If the idea is to set up a tribunal under Part XIV-A of the
Constitution of India, it is not worth doing. Part XIV-A was inserted in the
Constitution by the Constitution (Forty-second Amendment) Act, with effect from
3.1.1977. It was conceived as integral to the strategy evolved during the infamous
Emergency to emaciate the High Courts of the various dimensions of its jurisdiction
with an obvious design to make the great courts, the successors of the King's
Bench, merely the courts of residuary jurisdiction. You may re-read for light
paras 5.47 and 5.48 of the Shah Commission Report showing that on July 25, 1975
the locking up of the High Court had been considered. Let us not take a stride
on a path advancing towards goals so ignoble.
As we are fast becoming a mere copy-cat (and quite often Peter Pan too ) we
would like, perhaps, to have a tax court on the model of the U.S Tax Court.
But shall we be able to build a Tax Court on the U.S. pattern? I do not think
so. The U.S. Tax Court is established by the Congress under Article I of the
U.S. Constitution, and is a Federal Court of Record having established sound
traditions. It is composed of 19 judges appointed by the President of the U.S.A.
and is located at 400 Second Street, N.W., Washington, D.C. 20217 but the judges
travel nationwide to conduct cases in various designated cities. Its decisions
are subjected to an appellate control by the United States Court of Appeals
which, in turn, divided in several Circuits, and then a further appellate control
by the U.S. Supreme Court. To illustrate, the 7TH Circuit Court disposed of
appeal from the U.S. Tax Court in Northern Indiana Public Service Company v.
Commissioner of Internal Revenue [http://laws.findlaw.com/7th/961659.html ].
In Knetsch v. United States 364 U.S. 361 (1960) the U.S. Supreme Court affirmed
the Tax Court's decision against the tax-payer. Your National Tax Tribunal is
surely not going to be a replication of the U.S.Tax Court. In the United Kingdom
the pattern of appellate control is almost the same. Section 56 of the Taxes
Management Act 1970 provides :
‘(1 ) Immediately after the determination of an appeal by the Commissioners,
the appellant or the Inspector or other officer of the Board, if dissatisfied
with the determination as being erroneous in point of law, may declare his dissatisfaction
to the Commissioners who heard the appeal.

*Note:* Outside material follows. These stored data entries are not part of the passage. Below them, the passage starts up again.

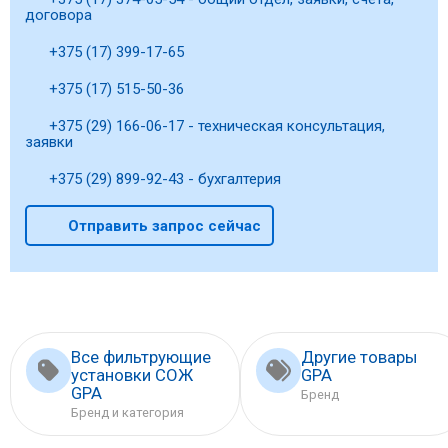
договора
+375 (17) 399-17-65
+375 (17) 515-50-36
+375 (29) 166-06-17 - техническая консультация,
заявки
+375 (29) 899-92-43 - бухгалтерия
Отправить запрос сейчас
Все фильтрующие
Другие товары
установки СОЖ
GPA
GPA
Бренд
Бренд и категория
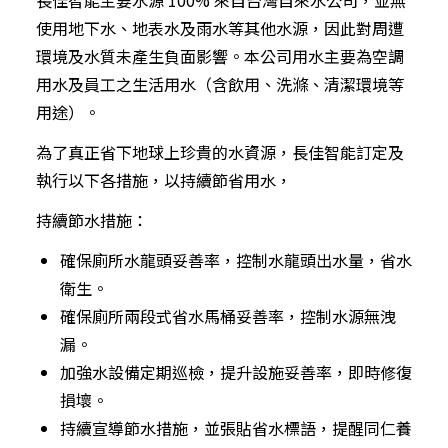
長佳智能主要水源 100% 來自台灣自來水公司，並無
使用地下水、地表水及雨水等其他水源，因此對周遭
環境及水質未產生負面影響。本公司用水主要為空調
用水及員工之生活用水（含飲用、洗滌、清潔環境等
用途）。
為了真正省下地球上珍貴的水資源，長佳智能訂定及
執行以下各措施，以持續節省用水，
持續節水措施：
確保廁所水龍頭妥善率，控制水龍頭出水量，省水
衛生。
確保廁所兩段式省水馬桶妥善率，控制水源無洩
漏。
加強水設備定期巡檢，提升設施妥善率，即時修復
損壞。
持續宣導節水措施，並張貼省水標語，提醒同仁養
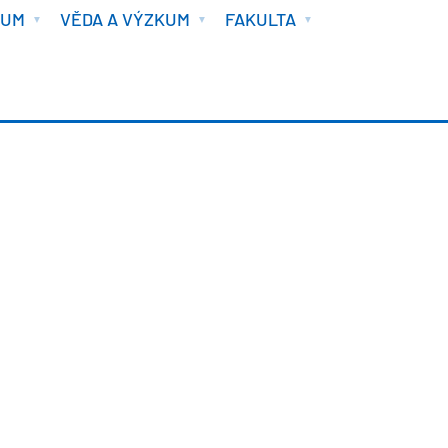
IUM
VĚDA A VÝZKUM
FAKULTA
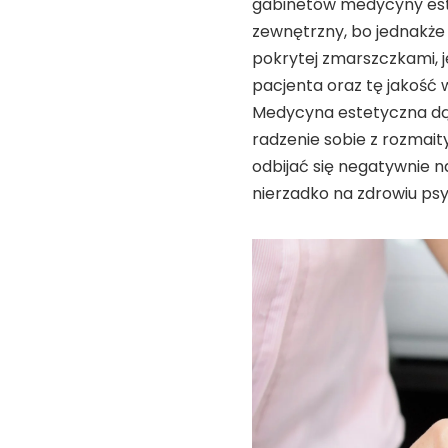
gabinetów medycyny este
zewnętrzny, bo jednakże 
pokrytej zmarszczkami, 
pacjenta oraz tę jakość w
Medycyna estetyczna dąż
radzenie sobie z rozmait
odbijać się negatywnie n
nierzadko na zdrowiu ps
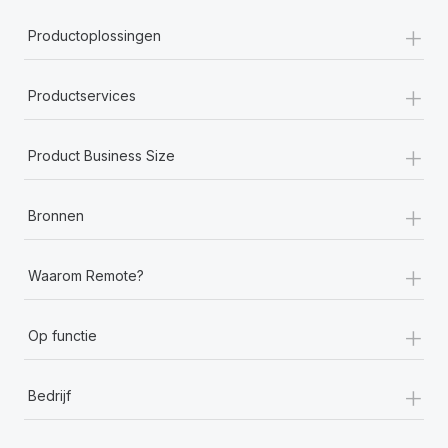
+
Productoplossingen
+
Productservices
+
Product Business Size
+
Bronnen
+
Waarom Remote?
+
Op functie
+
Bedrijf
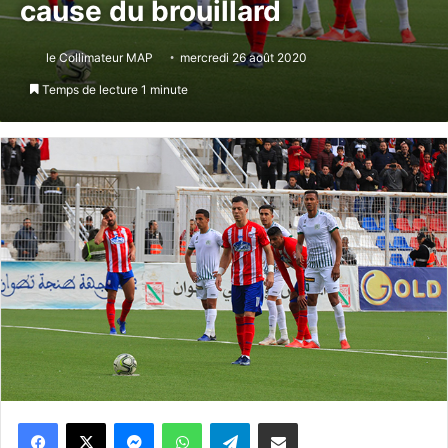
cause du brouillard
le Collimateur MAP
mercredi 26 août 2020
Temps de lecture 1 minute
Messenger
WhatsApp
Telegram
Partager par email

(2) The appellant or the Inspector or other officer of the Board, as the case
may be, having declared his dissatisfaction, may, within thirty days after the
determination, by notice in writing addressed to the clerk to the Commissioners,
require the Commissioners to state and sign a case for the opinion of the High
How does it work in the UK?
I would illustrate how this works in the U.K. from a concrete case: Furniss
v. Dawson  1 All ER 350 H.L.] In this case the Crown appealed with the
leave of the Court of Appeal against the decision of that court dismissing an
appeal by the Crown from the judgment of Vinelott J. dismissing an appeal by
the Crown by way of case stated from a decision of the Commissioners for Special
Purposes of Income-tax Act allowing appeals by the tax-payers.
In India we follow basically the pattern of judicial control as in the U.K.
The Commissioners of Special Purposes resemble our Income-tax Appellate Tribunal.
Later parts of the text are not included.